Tristemente usual em pífios textos biográficos e críticos da mídia cultural (onde se torce o nariz para autor de argumentos e roteiros como se criação menor fosse; há mais roteiristas de cinema, TV e de filmes de animação ativos no país do que escritores!) é a omissão do nome de Manuel Carlos Karam como coroteirista de “Aleluia, Gretchen”. E, igualmente, como meu assistente na direção, fato explícito nos letreiros do longa. O convite para essa função essencial numa filmagem ainda ocorrera durante os estudos e na escritura do roteiro, principalmente, em razão de sua atividade de diretor de teatro, com vários espetáculos estreados (ao todo, em torno de vinte nos anos 1970) e de cujo sucesso sempre compartilhava como espectador.

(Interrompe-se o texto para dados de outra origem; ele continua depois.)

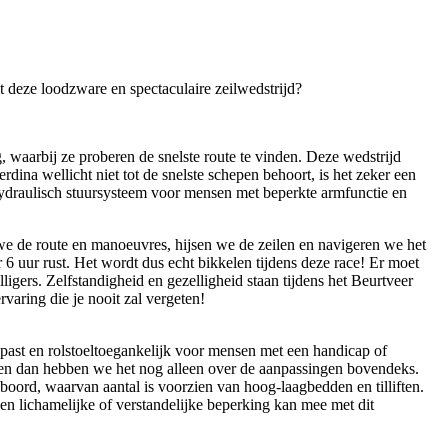
t deze loodzware en spectaculaire zeilwedstrijd?
waarbij ze proberen de snelste route te vinden. Deze wedstrijd
ina wellicht niet tot de snelste schepen behoort, is het zeker een
hydraulisch stuursysteem voor mensen met beperkte armfunctie en
e de route en manoeuvres, hijsen we de zeilen en navigeren we het
r 6 uur rust. Het wordt dus echt bikkelen tijdens deze race! Er moet
igers. Zelfstandigheid en gezelligheid staan tijdens het Beurtveer
varing die je nooit zal vergeten!
gepast en rolstoeltoegankelijk voor mensen met een handicap of
... en dan hebben we het nog alleen over de aanpassingen bovendeks.
boord, waarvan aantal is voorzien van hoog-laagbedden en tilliften.
en lichamelijke of verstandelijke beperking kan mee met dit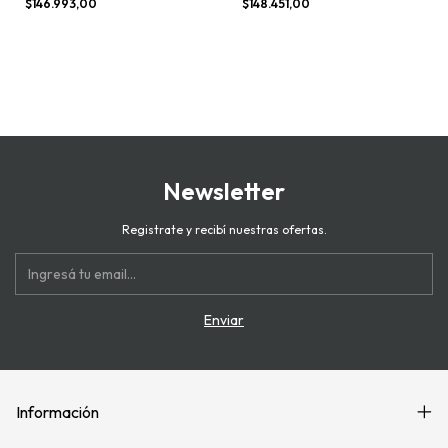
$146.993,00
$148.451,00
Newsletter
Registrate y recibí nuestras ofertas.
Información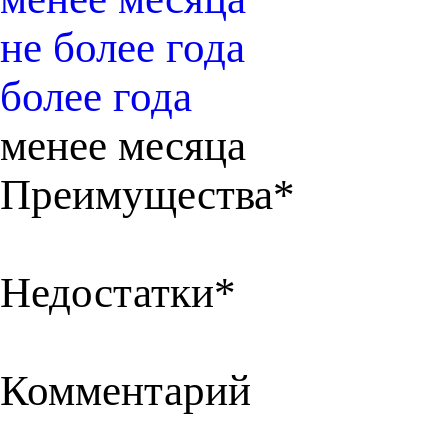
не более года
более года
менее месяца
Преимущества*
Недостатки*
Комментарий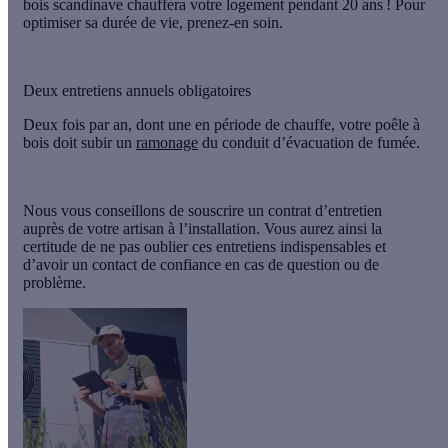
bois scandinave
chauffera votre logement pendant 20 ans ! Pour
optimiser sa durée de vie, prenez-en soin.
Deux entretiens annuels obligatoires
Deux fois par an, dont une en période de chauffe, votre
poêle à
bois
doit subir un
ramonage
du conduit d’évacuation de fumée.
Nous vous conseillons de souscrire un contrat d’entretien
auprès de votre artisan à l’installation. Vous aurez ainsi la
certitude de ne pas oublier ces entretiens indispensables et
d’avoir un contact de confiance en cas de question ou de
problème.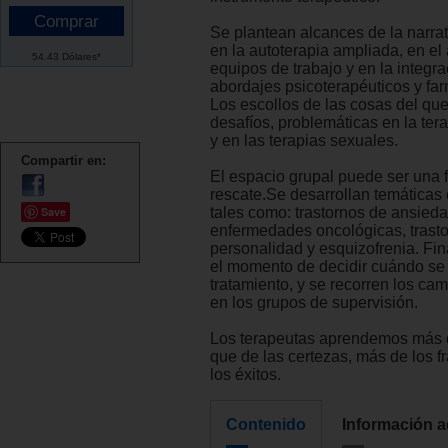
Se plantean alcances de la narrati
en la autoterapia ampliada, en e
54.43 Dólares*
equipos de trabajo y en la integra
abordajes psicoterapéuticos y fa
Los escollos de las cosas del qu
desafíos, problemáticas en la ter
y en las terapias sexuales.
Compartir en:
El espacio grupal puede ser una 
rescate.Se desarrollan temáticas 
Save
tales como: trastornos de ansied
enfermedades oncológicas, trast
personalidad y esquizofrenia. Fin
el momento de decidir cuándo se 
tratamiento, y se recorren los ca
en los grupos de supervisión.
Los terapeutas aprendemos más d
que de las certezas, más de los 
los éxitos.
Contenido
Información a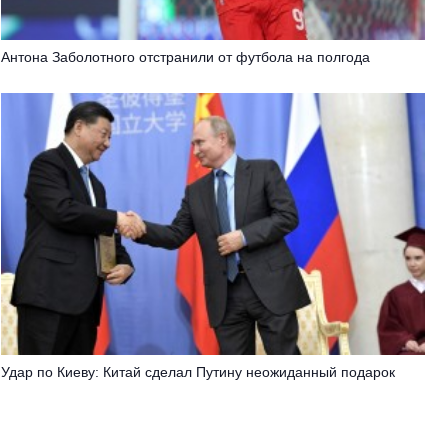
Антона Заболотного отстранили от футбола на полгода
Удар по Киеву: Китай сделал Путину неожиданный подарок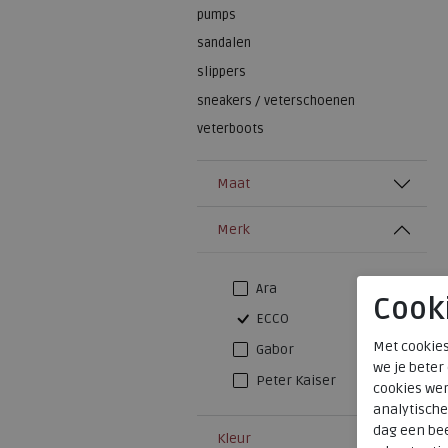
pumps
sandalen
slippers
sneakers / veterschoenen
veterboots
Maat
Merk
Ara
Cook
ECCO
Met cookies
Gabor
we je beter
Peter Kaiser
cookies wer
analytische
dag een bee
Kleur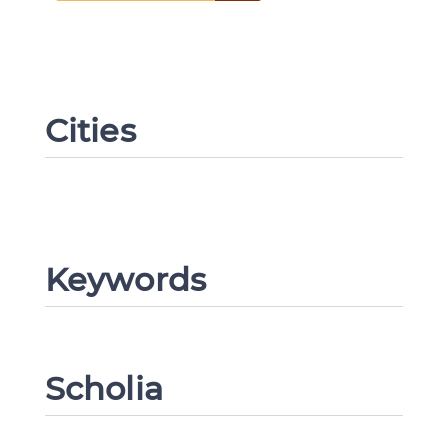
Cities
Keywords
Scholia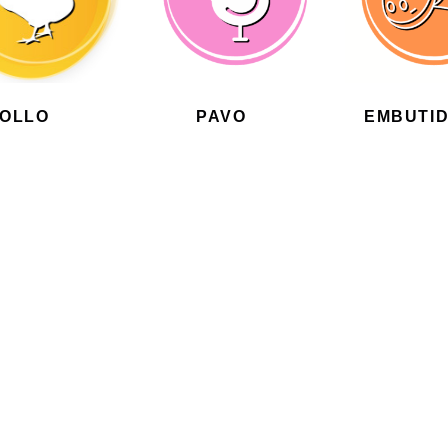
POLLO
(12)
PAVO
(4)
EMBUTI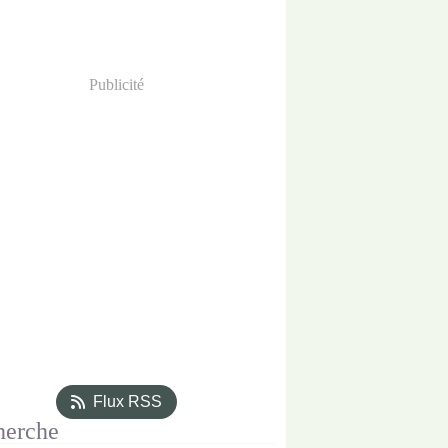
Publicité
Flux RSS
herche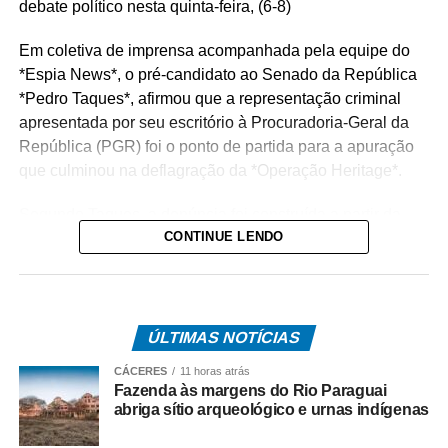
debate político nesta quinta-feira, (6-8)
Em coletiva de imprensa acompanhada pela equipe do
*Espia News*, o pré-candidato ao Senado da República
*Pedro Taques*, afirmou que a representação criminal
apresentada por seu escritório à Procuradoria-Geral da
República (PGR) foi o ponto de partida para a apuração
que culminou na deflagração da *Operação Heritage*.
Segundo Taques, a denúncia foi construída a partir da
CONTINUE LENDO
análise de documentos que, na avaliação dele, apontam
possíveis irregularidades na celebração do acordo entre
o Estado e a operadora de telefonia.
*Como surgiu o caso*
ÚLTIMAS NOTÍCIAS
O acordo investigado envolve uma disputa tributária entre
CÁCERES
11 horas atrás
o Governo de Mato Grosso e a Oi S.A., encerrada por
Fazenda às margens do Rio Paraguai
meio de um acordo administrativo que movimentou cerca
abriga sítio arqueológico e urnas indígenas
de R$ 308 milhões.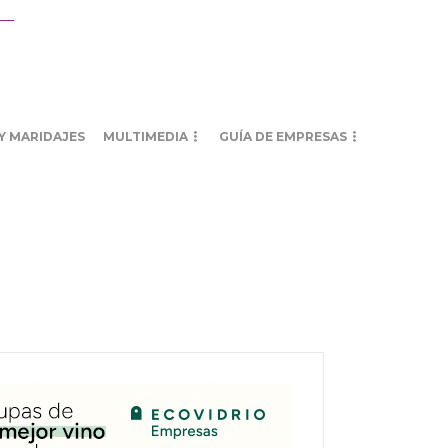
Y MARIDAJES
MULTIMEDIA
GUÍA DE EMPRESAS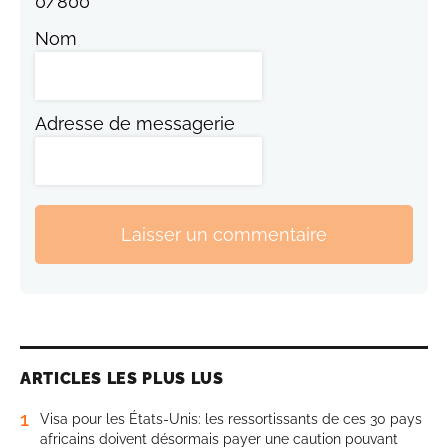
0
/
800
Nom
Adresse de messagerie
Laisser un commentaire
ARTICLES LES PLUS LUS
1
Visa pour les États-Unis: les ressortissants de ces 30 pays
africains doivent désormais payer une caution pouvant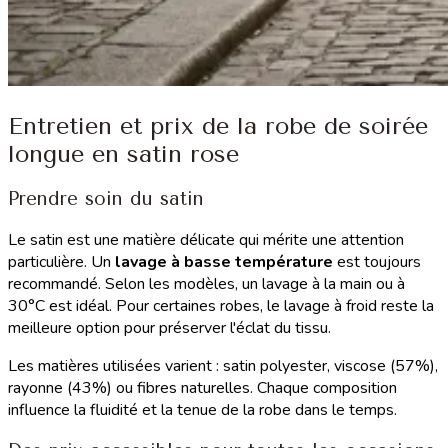
Entretien et prix de la robe de soirée
longue en satin rose
Prendre soin du satin
Le satin est une matière délicate qui mérite une attention
particulière. Un
lavage à basse température
est toujours
recommandé. Selon les modèles, un lavage à la main ou à
30°C est idéal. Pour certaines robes, le lavage à froid reste la
meilleure option pour préserver l'éclat du tissu.
Les matières utilisées varient : satin polyester, viscose (57%),
rayonne (43%) ou fibres naturelles. Chaque composition
influence la fluidité et la tenue de la robe dans le temps.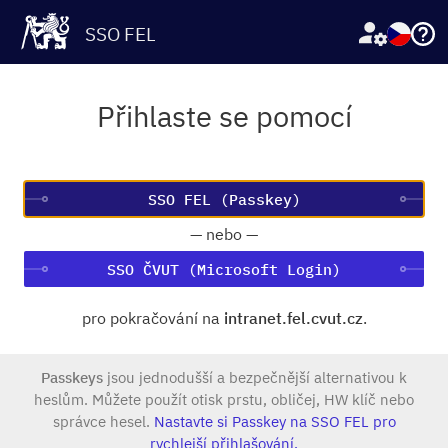
SSO FEL
Přihlaste se pomocí
—
nebo
—
SSO ČVUT (Microsoft Login)
pro pokračování na
intranet.fel.cvut.cz
.
Passkeys
jsou jednodušší a bezpečnější alternativou k
heslům. Můžete použít otisk prstu, obličej, HW klíč nebo
správce hesel.
Nastavte si Passkey na SSO FEL pro
rychlejší přihlašování.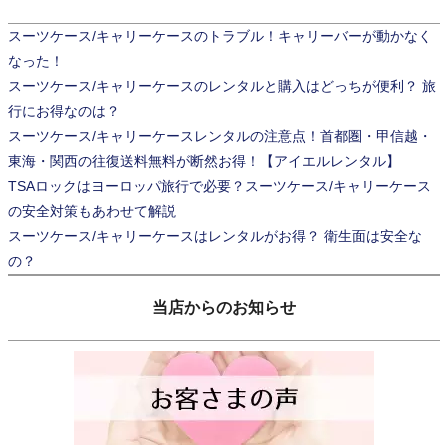
スーツケース/キャリーケースのトラブル！キャリーバーが動かなく
なった！
スーツケース/キャリーケースのレンタルと購入はどっちが便利？ 旅
行にお得なのは？
スーツケース/キャリーケースレンタルの注意点！首都圏・甲信越・
東海・関西の往復送料無料が断然お得！【アイエルレンタル】
TSAロックはヨーロッパ旅行で必要？スーツケース/キャリーケース
の安全対策もあわせて解説
スーツケース/キャリーケースはレンタルがお得？ 衛生面は安全な
の？
当店からのお知らせ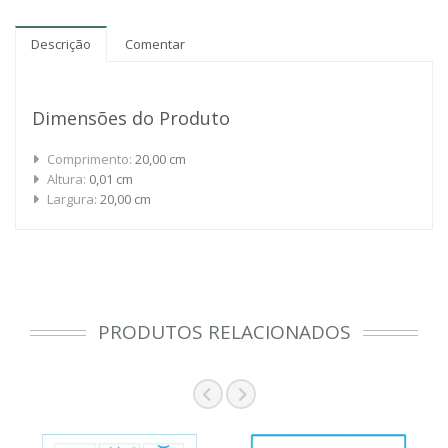
Descrição
Comentar
Dimensões do Produto
Comprimento:
20,00 cm
Altura:
0,01 cm
Largura:
20,00 cm
PRODUTOS RELACIONADOS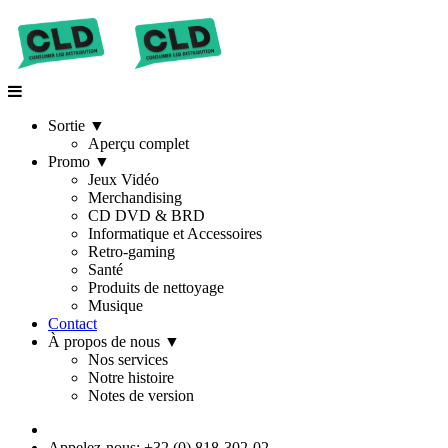
Sortie
▼
Aperçu complet
Promo
▼
Jeux Vidéo
Merchandising
CD DVD & BRD
Informatique et Accessoires
Retro-gaming
Santé
Produits de nettoyage
Musique
Contact
À propos de nous
▼
Nos services
Notre histoire
Notes de version
Appelez-nous: +32 (0) 818-302-02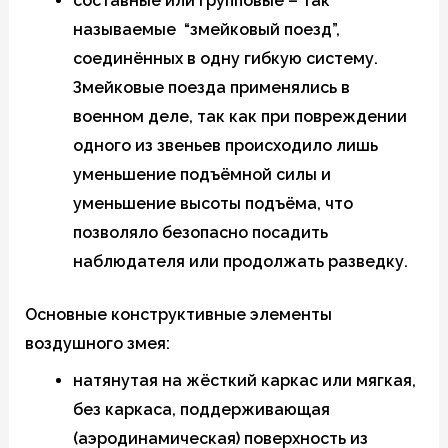
составные или групповые – так
называемые “змейковый поезд”,
соединённых в одну гибкую систему.
Змейковые поезда применялись в
военном деле, так как при повреждении
одного из звеньев происходило лишь
уменьшение подъёмной силы и
уменьшение высоты подъёма, что
позволяло безопасно посадить
наблюдателя или продолжать разведку.
Основные конструктивные элементы
воздушного змея:
натянутая на жёсткий каркас или мягкая,
без каркаса, поддерживающая
(аэродинамическая) поверхность из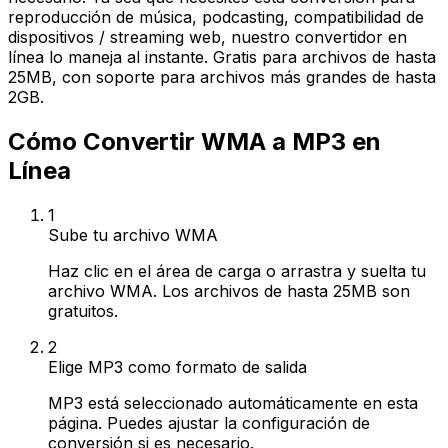
reproducción de música, podcasting, compatibilidad de
dispositivos / streaming web, nuestro convertidor en
línea lo maneja al instante. Gratis para archivos de hasta
25MB, con soporte para archivos más grandes de hasta
2GB.
Cómo Convertir WMA a MP3 en
Línea
1
Sube tu archivo WMA
Haz clic en el área de carga o arrastra y suelta tu
archivo WMA. Los archivos de hasta 25MB son
gratuitos.
2
Elige MP3 como formato de salida
MP3 está seleccionado automáticamente en esta
página. Puedes ajustar la configuración de
conversión si es necesario.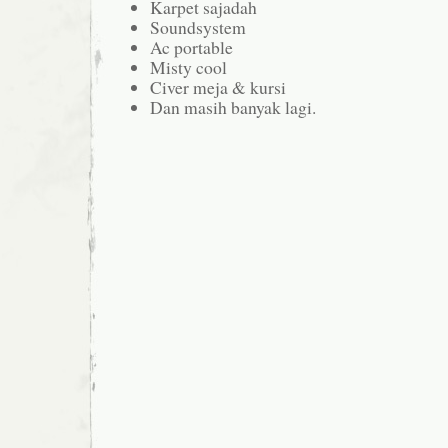
Karpet sajadah
Soundsystem
Ac portable
Misty cool
Civer meja & kursi
Dan masih banyak lagi.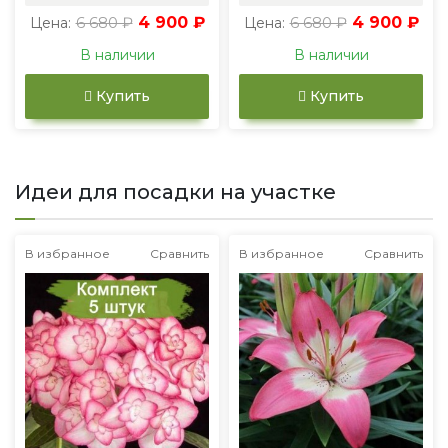
6 680 ₽
4 900 ₽
6 680 ₽
4 900 ₽
Цена:
Цена:
В наличии
В наличии
Купить
Купить
Идеи для посадки на участке
В избранное
Сравнить
В избранное
Сравнить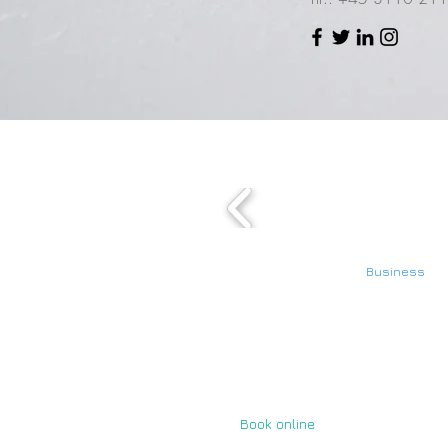
© 2025 TM-GATE Foundation
Business
DK Reg. nr. DK36205822
GH Reg. nr. TIN C0002580977
Website design og data,
administreres af
TM-GATE dataløsninger
Book online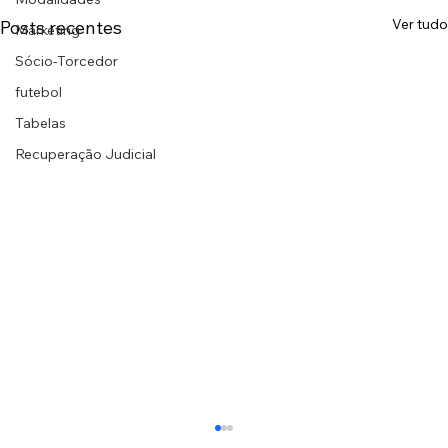
Ver tudo
Posts recentes
Marketing
Sócio-Torcedor
futebol
Tabelas
Recuperação Judicial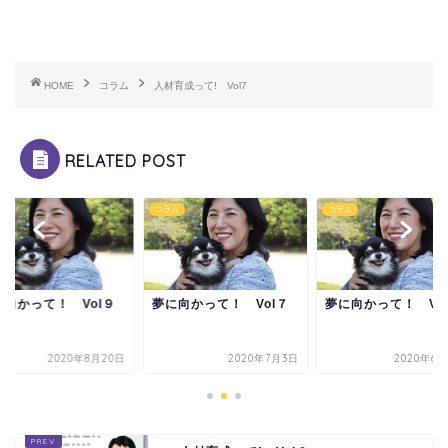
HOME
コラム
人材育成って! Vol7
RELATED POST
ム
コラム
コラム
に向かって！ Vol９
夢に向かって！ Vol７
夢に向かって！ Vol
2020年8月20日
2020年7月3日
2020年6月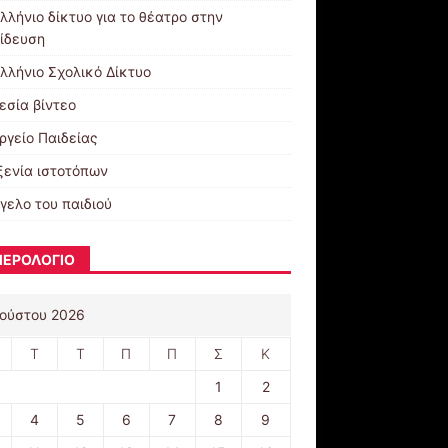
λλήνιο δίκτυο για το θέατρο στην
ίδευση
λλήνιο Σχολικό Δίκτυο
εσία βίντεο
ργείο Παιδείας
ξενία ιστοτόπων
γελο του παιδιού
ΕΡΟΛΟΓΙΟ
ούστου 2026
Τ
Τ
Π
Π
Σ
Κ
1
2
4
5
6
7
8
9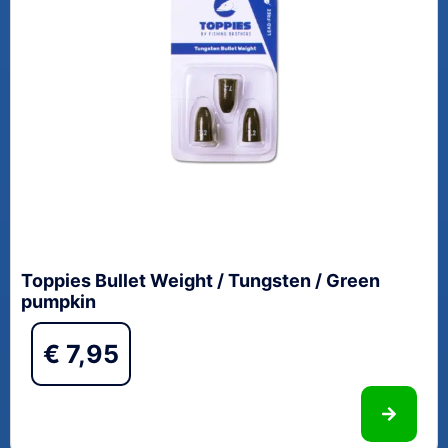
Toppies Bullet Weight / Tungsten / Green
pumpkin
€
7,95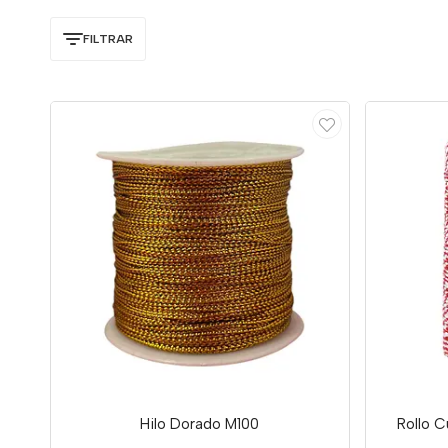
FILTRAR
Hilo Dorado M100
Rollo C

Admirador daquelas suas encenações labirínticas, (novidade absoluta em Curitiba!), atravessadas de surpresas, humor e iconoclastia, e com um inequívoco substrato kafkiano, muitas vezes de apreensão cifrada, o que cheguei a comentar com ele em tom de crítica. Pretendia juntar as duas expertises de Karam, o de encenador, pois dirigia com rigor e precisão, e a de dramaturgo, nesse projeto fílmico que já se anunciava complexo dado seu ineditismo temático e pegada de linguagem e cujo “plot” eu vinha amadurecendo há anos.

Delicada missão

É comum as pessoas ignorarem o papel de um assistente de direção numa filmagem. Claro, depende da personalidade de cada realizador. De minha parte, com Karam, íntimo do roteiro, confiei-lhe a delicada missão, além de analisarmos como distribuir os personagens em cena, de repassar o texto com os atores e atrizes, bem como checar se cada um havia entendido o que eu dissera nos ensaios prévios às filmagens. Com um detalhe que me persegue desde “Lance Maior”: não gosto de ensaiar, prefiro creditar aos intérpretes o ritmo e a inspiração da hora, braço dado com o improviso que, via de regra, leva incertezas ao “set”, mas cujo resultado aparece na tela cheio de viço e a sensação de que o inesperado se impôs. Karam logo entendeu o espírito do estilo e era parceiro  nessa.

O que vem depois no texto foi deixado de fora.